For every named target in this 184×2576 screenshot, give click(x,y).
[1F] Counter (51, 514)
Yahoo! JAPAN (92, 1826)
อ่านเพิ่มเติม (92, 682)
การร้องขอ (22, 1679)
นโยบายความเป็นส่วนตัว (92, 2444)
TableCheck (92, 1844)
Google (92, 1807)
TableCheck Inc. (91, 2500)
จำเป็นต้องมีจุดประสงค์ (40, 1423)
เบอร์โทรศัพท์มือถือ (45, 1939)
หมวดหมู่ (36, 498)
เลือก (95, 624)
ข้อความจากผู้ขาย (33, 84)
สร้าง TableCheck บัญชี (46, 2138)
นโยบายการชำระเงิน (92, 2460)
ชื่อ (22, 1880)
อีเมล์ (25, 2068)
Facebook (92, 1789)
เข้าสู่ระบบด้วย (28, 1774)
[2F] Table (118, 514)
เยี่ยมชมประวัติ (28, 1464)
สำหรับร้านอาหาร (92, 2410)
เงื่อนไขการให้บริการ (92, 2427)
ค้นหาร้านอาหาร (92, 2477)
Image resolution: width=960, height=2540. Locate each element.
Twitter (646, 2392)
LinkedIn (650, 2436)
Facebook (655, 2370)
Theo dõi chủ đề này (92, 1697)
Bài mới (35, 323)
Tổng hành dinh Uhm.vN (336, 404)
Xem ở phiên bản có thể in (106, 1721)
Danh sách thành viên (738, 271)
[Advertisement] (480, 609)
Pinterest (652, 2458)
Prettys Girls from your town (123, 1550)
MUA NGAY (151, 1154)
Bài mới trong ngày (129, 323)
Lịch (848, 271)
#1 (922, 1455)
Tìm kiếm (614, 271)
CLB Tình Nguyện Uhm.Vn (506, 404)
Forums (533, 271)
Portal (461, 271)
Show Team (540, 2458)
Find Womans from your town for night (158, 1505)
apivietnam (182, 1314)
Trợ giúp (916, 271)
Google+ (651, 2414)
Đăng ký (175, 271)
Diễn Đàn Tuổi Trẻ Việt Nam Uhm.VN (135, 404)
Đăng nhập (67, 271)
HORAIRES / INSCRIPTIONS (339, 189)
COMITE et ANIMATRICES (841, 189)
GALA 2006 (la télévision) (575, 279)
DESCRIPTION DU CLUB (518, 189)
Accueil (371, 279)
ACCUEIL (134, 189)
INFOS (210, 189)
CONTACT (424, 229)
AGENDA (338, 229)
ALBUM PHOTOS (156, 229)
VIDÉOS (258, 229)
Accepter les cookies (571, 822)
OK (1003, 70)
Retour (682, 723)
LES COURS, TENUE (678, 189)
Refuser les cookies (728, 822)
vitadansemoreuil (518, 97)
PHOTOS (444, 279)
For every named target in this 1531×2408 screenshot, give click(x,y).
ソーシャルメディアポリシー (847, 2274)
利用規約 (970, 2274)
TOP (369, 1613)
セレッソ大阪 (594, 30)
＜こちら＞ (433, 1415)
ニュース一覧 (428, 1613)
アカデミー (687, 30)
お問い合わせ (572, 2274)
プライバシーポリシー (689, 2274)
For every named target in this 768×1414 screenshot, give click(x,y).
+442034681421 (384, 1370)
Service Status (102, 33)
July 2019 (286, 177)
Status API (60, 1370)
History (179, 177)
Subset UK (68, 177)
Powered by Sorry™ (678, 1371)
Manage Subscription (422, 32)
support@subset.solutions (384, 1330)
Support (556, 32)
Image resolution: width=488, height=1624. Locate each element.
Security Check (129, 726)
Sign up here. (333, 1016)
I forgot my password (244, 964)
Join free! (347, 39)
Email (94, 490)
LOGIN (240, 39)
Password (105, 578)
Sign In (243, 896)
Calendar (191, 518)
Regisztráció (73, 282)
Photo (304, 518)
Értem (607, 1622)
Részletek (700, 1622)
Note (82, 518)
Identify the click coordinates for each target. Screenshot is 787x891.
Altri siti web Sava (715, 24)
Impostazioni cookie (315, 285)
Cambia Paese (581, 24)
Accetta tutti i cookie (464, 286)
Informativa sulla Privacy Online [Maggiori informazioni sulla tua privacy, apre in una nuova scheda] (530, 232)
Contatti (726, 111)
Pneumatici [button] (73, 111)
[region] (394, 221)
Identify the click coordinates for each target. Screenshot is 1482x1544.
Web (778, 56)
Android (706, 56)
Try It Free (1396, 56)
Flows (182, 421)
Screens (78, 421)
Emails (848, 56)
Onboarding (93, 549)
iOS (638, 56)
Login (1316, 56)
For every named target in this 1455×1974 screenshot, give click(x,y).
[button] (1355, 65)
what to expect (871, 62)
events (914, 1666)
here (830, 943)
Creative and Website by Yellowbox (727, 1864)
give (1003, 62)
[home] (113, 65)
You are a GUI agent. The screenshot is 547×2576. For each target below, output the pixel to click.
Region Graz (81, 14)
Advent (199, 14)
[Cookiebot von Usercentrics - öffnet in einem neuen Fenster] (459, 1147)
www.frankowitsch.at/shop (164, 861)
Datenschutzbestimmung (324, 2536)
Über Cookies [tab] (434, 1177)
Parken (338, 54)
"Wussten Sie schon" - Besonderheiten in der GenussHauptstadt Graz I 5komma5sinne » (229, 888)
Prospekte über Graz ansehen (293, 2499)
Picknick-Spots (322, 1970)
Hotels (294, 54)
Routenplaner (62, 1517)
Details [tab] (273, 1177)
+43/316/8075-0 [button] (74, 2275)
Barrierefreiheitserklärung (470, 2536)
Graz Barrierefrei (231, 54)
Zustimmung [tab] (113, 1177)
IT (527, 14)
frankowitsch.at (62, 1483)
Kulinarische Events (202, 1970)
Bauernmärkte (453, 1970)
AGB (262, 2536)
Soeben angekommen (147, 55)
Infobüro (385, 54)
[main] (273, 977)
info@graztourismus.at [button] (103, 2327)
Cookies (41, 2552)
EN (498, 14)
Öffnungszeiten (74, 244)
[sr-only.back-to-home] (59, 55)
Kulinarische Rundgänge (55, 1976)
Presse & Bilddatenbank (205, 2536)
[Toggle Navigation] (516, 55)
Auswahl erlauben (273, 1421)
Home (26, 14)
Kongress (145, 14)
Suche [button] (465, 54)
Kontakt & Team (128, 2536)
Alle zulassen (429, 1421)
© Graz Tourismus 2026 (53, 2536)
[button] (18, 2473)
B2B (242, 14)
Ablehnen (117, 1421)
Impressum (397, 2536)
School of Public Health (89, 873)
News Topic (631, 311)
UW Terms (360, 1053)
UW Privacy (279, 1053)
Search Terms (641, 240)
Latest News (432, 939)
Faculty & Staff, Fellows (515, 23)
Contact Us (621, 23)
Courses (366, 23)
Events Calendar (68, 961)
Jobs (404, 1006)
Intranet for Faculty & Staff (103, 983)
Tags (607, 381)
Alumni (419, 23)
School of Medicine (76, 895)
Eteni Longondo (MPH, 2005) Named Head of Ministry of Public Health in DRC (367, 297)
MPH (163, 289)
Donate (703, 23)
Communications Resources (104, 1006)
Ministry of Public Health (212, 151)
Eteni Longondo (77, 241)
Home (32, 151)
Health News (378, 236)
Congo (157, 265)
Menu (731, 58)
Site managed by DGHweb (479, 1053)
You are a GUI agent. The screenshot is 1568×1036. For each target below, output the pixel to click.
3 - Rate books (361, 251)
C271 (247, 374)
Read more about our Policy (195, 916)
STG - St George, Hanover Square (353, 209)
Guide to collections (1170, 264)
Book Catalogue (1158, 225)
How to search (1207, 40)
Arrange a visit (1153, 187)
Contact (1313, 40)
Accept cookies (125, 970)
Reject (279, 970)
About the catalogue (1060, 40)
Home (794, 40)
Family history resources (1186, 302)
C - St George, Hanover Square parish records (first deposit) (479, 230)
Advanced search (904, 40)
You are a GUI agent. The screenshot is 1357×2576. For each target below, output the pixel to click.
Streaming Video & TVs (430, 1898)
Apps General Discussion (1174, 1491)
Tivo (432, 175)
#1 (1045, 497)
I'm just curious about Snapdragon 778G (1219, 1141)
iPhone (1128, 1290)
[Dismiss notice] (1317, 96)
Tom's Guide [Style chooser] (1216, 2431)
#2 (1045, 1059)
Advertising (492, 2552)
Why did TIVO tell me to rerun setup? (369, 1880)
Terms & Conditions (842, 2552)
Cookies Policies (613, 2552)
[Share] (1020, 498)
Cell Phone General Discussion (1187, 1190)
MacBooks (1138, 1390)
● ● ●
■ **WHAT TO WORK ON**
Set down precisely the lines above between the line holding "Faculty & Staff, Fellows (515, 23)" and the line holding "Reject (279, 970)", inclusive, and nothing beyond them.

■ **OUTPUT FOR THIS TASK**
Faculty & Staff, Fellows (515, 23)
Contact Us (621, 23)
Courses (366, 23)
Events Calendar (68, 961)
Jobs (404, 1006)
Intranet for Faculty & Staff (103, 983)
Tags (607, 381)
Alumni (419, 23)
School of Medicine (76, 895)
Eteni Longondo (MPH, 2005) Named Head of Ministry of Public Health in DRC (367, 297)
MPH (163, 289)
Donate (703, 23)
Communications Resources (104, 1006)
Ministry of Public Health (212, 151)
Eteni Longondo (77, 241)
Home (32, 151)
Health News (378, 236)
Congo (157, 265)
Menu (731, 58)
Site managed by DGHweb (479, 1053)
You are a GUI agent. The screenshot is 1568×1036. For each target below, output the pixel to click.
3 - Rate books (361, 251)
C271 (247, 374)
Read more about our Policy (195, 916)
STG - St George, Hanover Square (353, 209)
Guide to collections (1170, 264)
Book Catalogue (1158, 225)
How to search (1207, 40)
Arrange a visit (1153, 187)
Contact (1313, 40)
Accept cookies (125, 970)
Reject (279, 970)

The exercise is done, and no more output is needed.